Artists, intellectuals, students: we have had enough. It is necessary, perhaps, to be indulgent against them: it seems to me that, since 68, the majority of the SI's attacks on them, violent though they were, risked being objectively pedagogical rather than exemplary. On the contrary, like the workers, we don't have to be indulgent (cf. the last text by Christian: "it will not be necessary to be tender with them").

It will be necessary for us to be more and more intolerant of justifications (beginning with our own): we know that they exist, if one goes in search of them, but we also know that it is the old world that produces them for its own benefit and that they will one day cease to exist. We have quite naturally chosen to be collectively and individually compromised with the proletariat; it is necessary that the proletarians, who are our next interlocutors, begin to compromise directly with us. It seems to me, for example, that it is Italy that one can know and critique the workers for what they have and haven't done, for example, in response to the events of December 1969.

In Europe, at least in the countries in which they are sections of the SI, the workers can be criticized for not fully living up to their potential, even as they have begun speaking to and criticizing themselves (it goes without saying that it is useless, even academic, for us to criticize the workers before communicating with them: this is the importance of "The Wildcat Striker's Notebook."

It seems to me that the text of Paolo [Salvadori] is particularly remarkable for the problems that it approached, for beginning the discussion of strategy that Raoul wished to take up in his last text. To be precise, as Paolo tried to be, about moving closer to the realization of a classless society -- this was already sketched out in the lines of force of our positive strategy.
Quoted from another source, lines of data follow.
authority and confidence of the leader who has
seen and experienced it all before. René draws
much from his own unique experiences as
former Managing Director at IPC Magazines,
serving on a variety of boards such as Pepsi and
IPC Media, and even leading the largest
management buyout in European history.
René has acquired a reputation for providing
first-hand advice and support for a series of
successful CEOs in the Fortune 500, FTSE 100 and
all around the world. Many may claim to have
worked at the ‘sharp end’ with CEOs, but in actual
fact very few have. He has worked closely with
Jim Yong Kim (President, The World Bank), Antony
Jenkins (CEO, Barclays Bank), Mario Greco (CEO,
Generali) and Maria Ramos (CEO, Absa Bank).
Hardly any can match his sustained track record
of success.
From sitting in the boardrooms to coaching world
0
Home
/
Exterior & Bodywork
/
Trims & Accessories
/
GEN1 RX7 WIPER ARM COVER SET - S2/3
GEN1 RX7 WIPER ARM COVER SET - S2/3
One of our goals, at least as we've defined them, has been to supercede being a "group of theoreticians." "But if we can't go beyond theory by engaging in practice, we can't confront practice according to the means of our own theory" (Paolo). And, even more trivially, as the interventions of this debate have made clear, it is obvious that the SI can't actually and definitely supercede being a "group of theoreticians" even if its theoretical production is quantatively superior to what has been so far (cf. Riesel and others on this point).
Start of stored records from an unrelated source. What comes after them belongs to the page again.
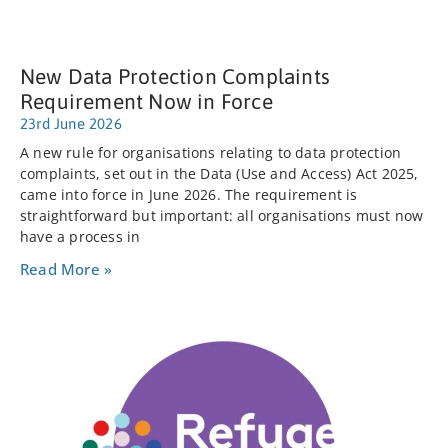
New Data Protection Complaints
Requirement Now in Force
23rd June 2026
A new rule for organisations relating to data protection
complaints, set out in the Data (Use and Access) Act 2025,
came into force in June 2026. The requirement is
straightforward but important: all organisations must now
have a process in
Read More »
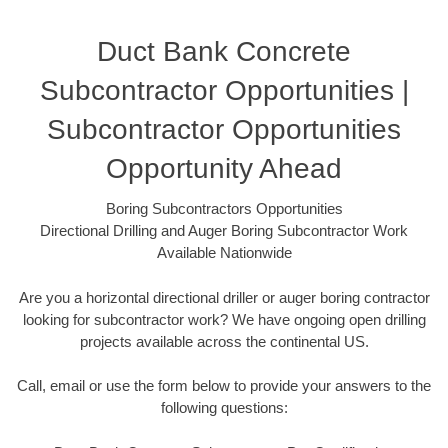
Duct Bank Concrete
Subcontractor Opportunities |
Subcontractor Opportunities
Opportunity Ahead
Boring Subcontractors Opportunities
Directional Drilling and Auger Boring Subcontractor Work
Available Nationwide
Are you a horizontal directional driller or auger boring contractor
looking for subcontractor work? We have ongoing open drilling
projects available across the continental US.
Call, email or use the form below to provide your answers to the
following questions:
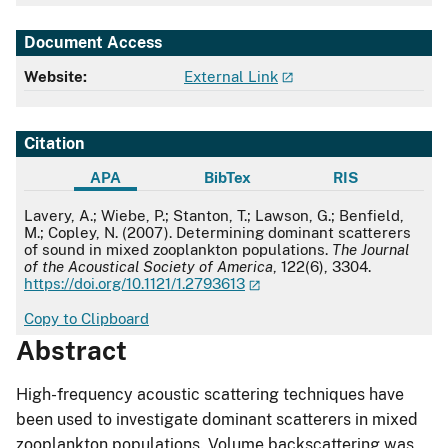
Document Access
Website:
External Link
Citation
APA
BibTex
RIS
APA
Lavery, A.; Wiebe, P.; Stanton, T.; Lawson, G.; Benfield,
M.; Copley, N. (2007). Determining dominant scatterers
of sound in mixed zooplankton populations.
The Journal
of the Acoustical Society of America
, 122(6), 3304.
https://doi.org/10.1121/1.2793613
Copy to Clipboard
Abstract
High-frequency acoustic scattering techniques have
been used to investigate dominant scatterers in mixed
zooplankton populations. Volume backscattering was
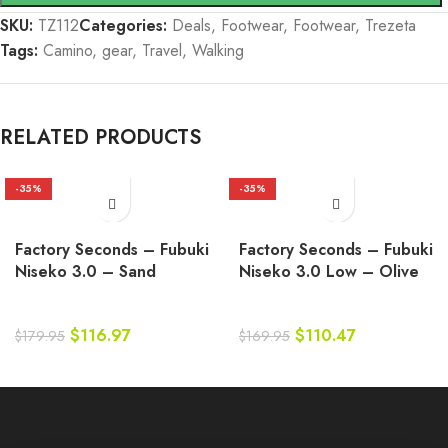
SKU:
TZ112
Categories:
Deals
,
Footwear
,
Footwear
,
Trezeta
Tags:
Camino
,
gear
,
Travel
,
Walking
RELATED PRODUCTS
-35%
-35%
Factory Seconds – Fubuki
Factory Seconds – Fubuki
Niseko 3.0 – Sand
Niseko 3.0 Low – Olive
$
116.97
$
110.47
$
179.95
$
169.95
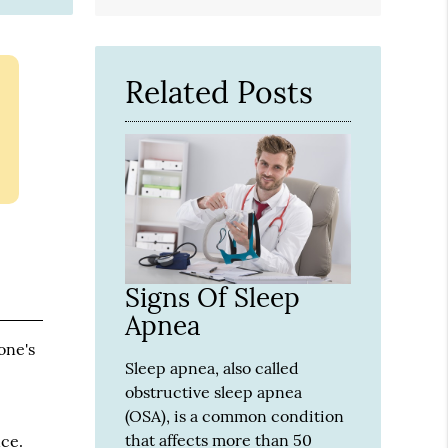
Related Posts
Signs Of Sleep
Apnea
one's
Sleep apnea, also called
obstructive sleep apnea
(OSA), is a common condition
that affects more than 50
nce.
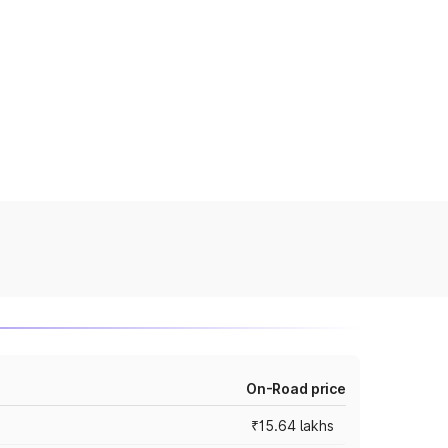
On-Road price
₹15.64 lakhs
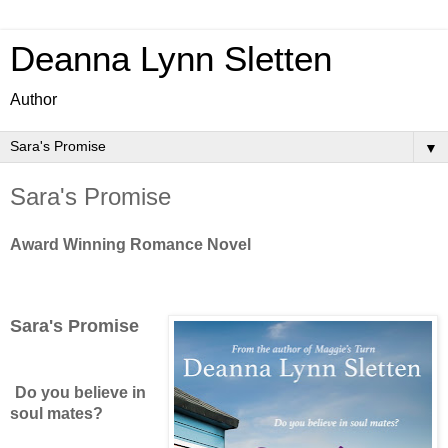
Deanna Lynn Sletten
Author
▼
Sara's Promise
Award Winning Romance Novel
Sara's Promise
Do you believe in
soul mates?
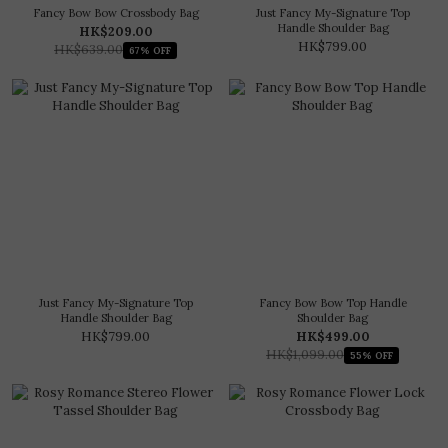
Fancy Bow Bow Crossbody Bag
Just Fancy My-Signature Top
Handle Shoulder Bag
HK$209.00
HK$799.00
HK$639.00
67% OFF
Just Fancy My-Signature Top
Fancy Bow Bow Top Handle
Handle Shoulder Bag
Shoulder Bag
HK$799.00
HK$499.00
HK$1,099.00
55% OFF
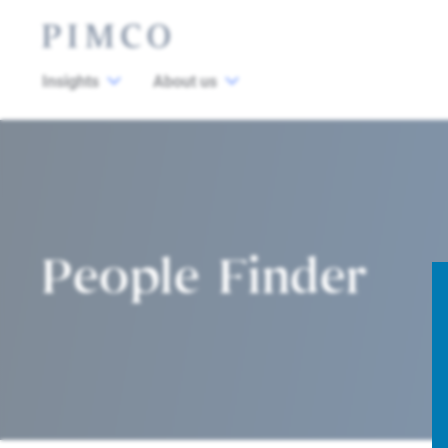
Insights
About us
People Finder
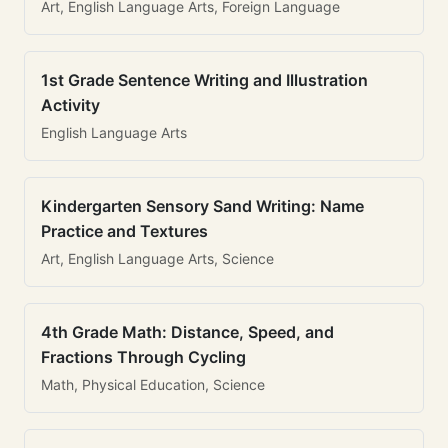
Art, English Language Arts, Foreign Language
1st Grade Sentence Writing and Illustration
Activity
English Language Arts
Kindergarten Sensory Sand Writing: Name
Practice and Textures
Art, English Language Arts, Science
4th Grade Math: Distance, Speed, and
Fractions Through Cycling
Math, Physical Education, Science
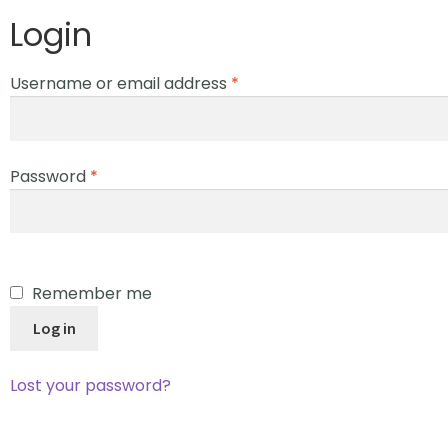
Login
Username or email address
*
Password
*
Remember me
Log in
Lost your password?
Another point. If one can say that France and Italy, and perhaps Spain and Scandanavia, have been very well served by [Debord's] Theses of April 1968, one must also put them to work in England, the USA, Germany, etc. It is time that the SI had a good journal in English. It seems to me that we merit one, just as the proletarians in the USA, England and Germany merit us. Without doubt, with one or two films, it would easier for us to penetrate into these countries than if we employed texts (here is another reason to speed up work in the cinema).

More abstractly, concerning our strategy, one can say that the SI only poses problems that it can solve, but also that, today, the SI can solve many more problems than it has posed.

This will not be without difficulties; as elsewhere, nothing is accomplished without effort. But the value of the changes the SI is making will not be measured by cost, but by what has been gained by the accomplishment. The SI must continue to produce situationists; but now it can't produce them by producing other things (cf. Riesel " . . . make more and other things"). Comrades, if we want to once again astonish this world, we must act quickly.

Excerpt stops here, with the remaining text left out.